Stone Blind(62)
‘Yes, thank you,’ snapped Perseus. ‘You make an unarguable point.’
‘I was going to offer you the advice you need to complete your quest,’ said Athene. ‘But perhaps I shan’t bother now.’
‘What advice?’ asked Perseus. He could not raise his hopes again, only to have one of these icy immortals dash them to pieces.
‘Oh, I see,’ said Athene. ‘Now you want to know.’
‘Yes, I do,’ said Perseus.
‘Because before you were all screaming about how you were going to die,’ she said.
There was a pause.
‘Yes, I was doing that,’ Perseus admitted. ‘It was difficult news to hear.’
‘So you’ve changed your mind?’ she asked. ‘And you want help again?’
‘I think I always wanted help,’ he replied. ‘I just thought perhaps you would have mentioned the help, if there was any, at the same time as you mentioned the death-stare.’
‘You’re quite annoying,’ she said.
Hermes looked from the golden and impervious Athene to the red-faced, blotchy Perseus and shook his head. ‘No one would believe you two are related,’ he said.
Athene glared at him. ‘It’s hardly comparable.’
‘I wouldn’t want to presume—’ said Perseus.
‘Good. Don’t,’ she replied.
‘But perhaps you might give me the advice you mentioned?’ he asked.
Athene sighed. ‘Everything about you makes me regret we’re helping you.
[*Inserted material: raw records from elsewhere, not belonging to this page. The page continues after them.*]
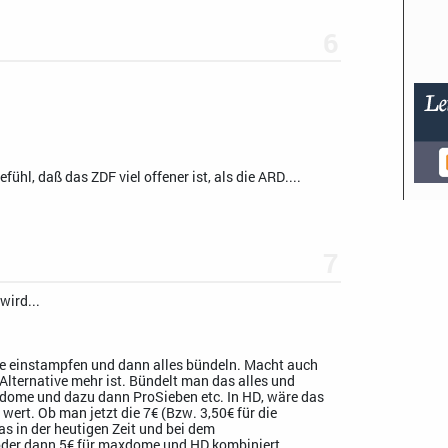
6
ühl, daß das ZDF viel offener ist, als die ARD....
7
wird...
 einstampfen und dann alles bündeln. Macht auch
lternative mehr ist. Bündelt man das alles und
axdome und dazu dann ProSieben etc. In HD, wäre das
 wert. Ob man jetzt die 7€ (Bzw. 3,50€ für die
s in der heutigen Zeit und bei dem
der dann 5€ für maxdome und HD kombiniert.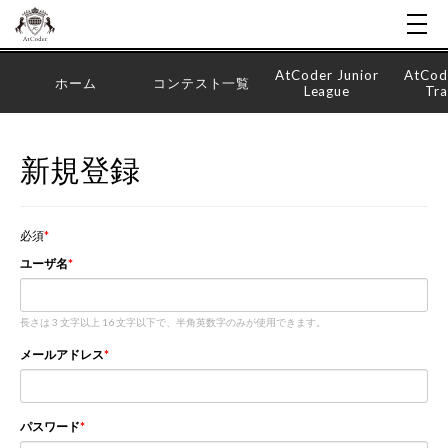
AtCoder Junior
AtCod
ホーム
コンテスト一覧
League
Tra
新規登録
必須
ユーザ名
長さは 3 文字以上 16 文字以下で、半角英数字のみが使用できます。
メールアドレス
パスワード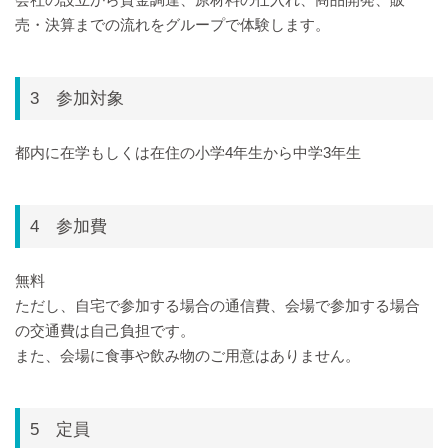
売・決算までの流れをグループで体験します。
3 参加対象
都内に在学もしくは在住の小学4年生から中学3年生
4 参加費
無料
ただし、自宅で参加する場合の通信費、会場で参加する場合
の交通費は自己負担です。
また、会場に食事や飲み物のご用意はありません。
5 定員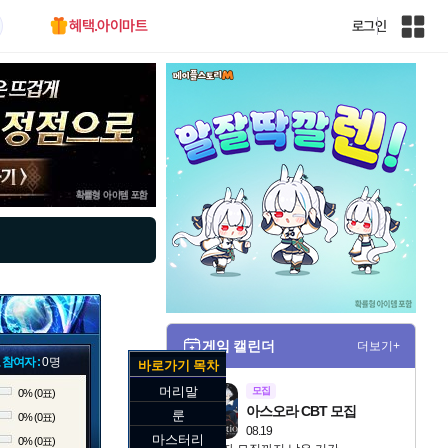
혜택.아이마트
로그인
인
벤
전
체
사
이
트
맵
게임 캘린더
더보기+
 참여자 :
0명
바로가기 목차
머리말
모집
0% (0표)
아스오라 CBT 모집
룬
0% (0표)
08.19
마스터리
0% (0표)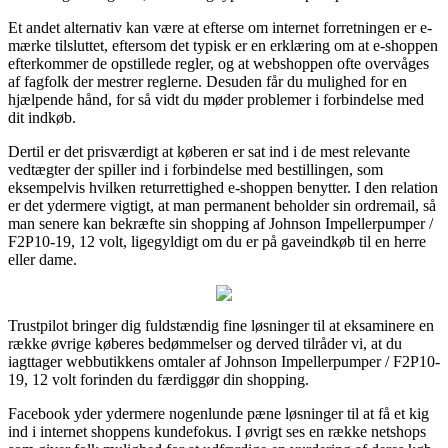
Et andet alternativ kan være at efterse om internet forretningen er e-
mærke tilsluttet, eftersom det typisk er en erklæring om at e-shoppen
efterkommer de opstillede regler, og at webshoppen ofte overvåges
af fagfolk der mestrer reglerne. Desuden får du mulighed for en
hjælpende hånd, for så vidt du møder problemer i forbindelse med
dit indkøb.
Dertil er det prisværdigt at køberen er sat ind i de mest relevante
vedtægter der spiller ind i forbindelse med bestillingen, som
eksempelvis hvilken returrettighed e-shoppen benytter. I den relation
er det ydermere vigtigt, at man permanent beholder sin ordremail, så
man senere kan bekræfte sin shopping af Johnson Impellerpumper /
F2P10-19, 12 volt, ligegyldigt om du er på gaveindkøb til en herre
eller dame.
Trustpilot bringer dig fuldstændig fine løsninger til at eksaminere en
række øvrige køberes bedømmelser og derved tilråder vi, at du
iagttager webbutikkens omtaler af Johnson Impellerpumper / F2P10-
19, 12 volt forinden du færdiggør din shopping.
Facebook yder ydermere nogenlunde pæne løsninger til at få et kig
ind i internet shoppens kundefokus. I øvrigt ses en række netshops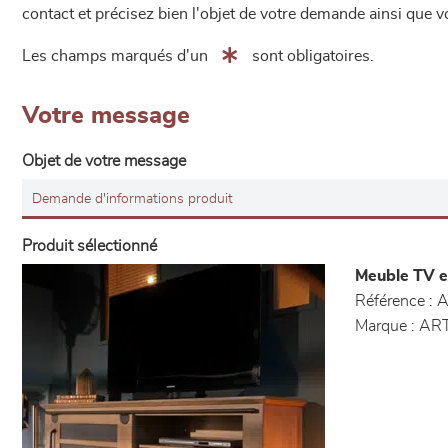
contact et précisez bien l'objet de votre demande ainsi que
Les champs marqués d'un
sont obligatoires.
Votre message
Objet de votre message
Produit sélectionné
Meuble TV e
Référence :
A
Marque :
ART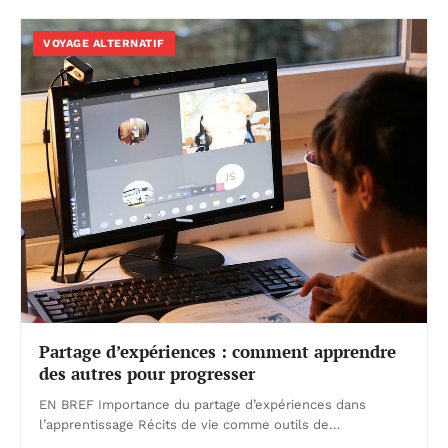
VOYAGE ALTERNATIF
Partage d’expériences : comment apprendre
des autres pour progresser
EN BREF Importance du partage d’expériences dans
l’apprentissage Récits de vie comme outils de…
But since we promised Zeus, this is the advice. The Gorgon can only kill you if you meet her gaze. A reflection wouldn’t be enough. Do you understand?’
‘Yes,’ Perseus said. ‘So I should behead her from behind a mirror?’
‘Perhaps a shield?’ said Hermes.
‘Right,’ Perseus said.
‘And the mortal Gorgon sleeps,’ Athene added.
‘Unlike the immortal ones?’ Perseus asked. ‘The ones that can also kill me?’
‘Yes.’
‘I’m not sure how this helps me,’ he said.
‘She closes her eyes when she sleeps,’ Athene explained.
‘Oh, I see!’ Perseus finally looked less miserable. ‘So I just have to wait till she’s asleep and then behead her? While her sisters are distracted?’
‘Using only Hades’s cap of invisibility and my winged sandals,’ Hermes replied. ‘And the curved sword you have from Zeus himself. And advice from the goddess of wisdom.’
‘I suppose it’s a start,’ said Perseus.
Medusa
Medusa saw her cave much as she always had. She could feel every part of the smooth rock as she traced her fingertips around the walls. She could hear every corner and crevice as the creatures that inhabited its darkness moved across its sandy, stony floor. The touch and the sounds created pictures in front of the bindings on her eyes and, as she tried to recover from the curse, she moved with almost the same confidence she’d had before. And even though she had made her own eyes blind, she had acquired many more.
The snakes were patient at first, because they knew no other life. But they longed for heat and light. The cave bored them and they wouldn’t pretend otherwise. They belonged to Medusa and she belonged to them, and they sighed and seethed until she accepted that she could not hide away from the light they craved.
And then the snakes relaxed because they had the light she needed. It was not – they had realized – in Medusa’s nature to hide away. However protective the Gorgons were of one another, she could never have sustained herself by hiding in the cave. Sthenno wanted to welcome Medusa back outside, but Euryale shook her head. Medusa needed to find her way back to life step by step. She had lost so much so quickly – her body, her hair, her sight – that she could repair herself only slowly.
But she did. The snakes were her eyes now, and although she was less sure-footed outside the cave, she had little fear of falling or injuring herself: she had wings, after all. And the mass of snakes could look in every direction at once. It took time for Euryale to stop shadowing her sister as Medusa felt her way around the shore, but gradually she did. The sheep took fright at Medusa’s changed appearance, but they too grew used to the metamorphosis. This Gorgon now resembled the others more closely, and the sheep knew that Gorgons were no threat to them.
The sisters settled into a new life that was closer to the old life than any of them had imagined could be possible. Medusa saw all she needed to see and it was enough.
‘We are one and we are many,’ said Sthenno, as she pulled hot puffy bread from atop the charred wood and gave it to her sister. Medusa’s snakes would not approach the fire at all, and anyway, cooking for her sister was Sthenno’s passion. Euryale nodded, and Medusa raised her head towards the light of the evening sun.
‘Are we still one?’ she asked. ‘Even after everything?’
‘We will always be one,’ said Sthenno. ‘One family of Gorgons.’
‘But I’ve changed so much,’ said Medusa. Sthenno could hear the frown that the bindings covered.
‘You’ve changed every day,’ said Euryale thickly. She liked the taste of warm bread even if she didn’t need it. ‘Since you were a baby.’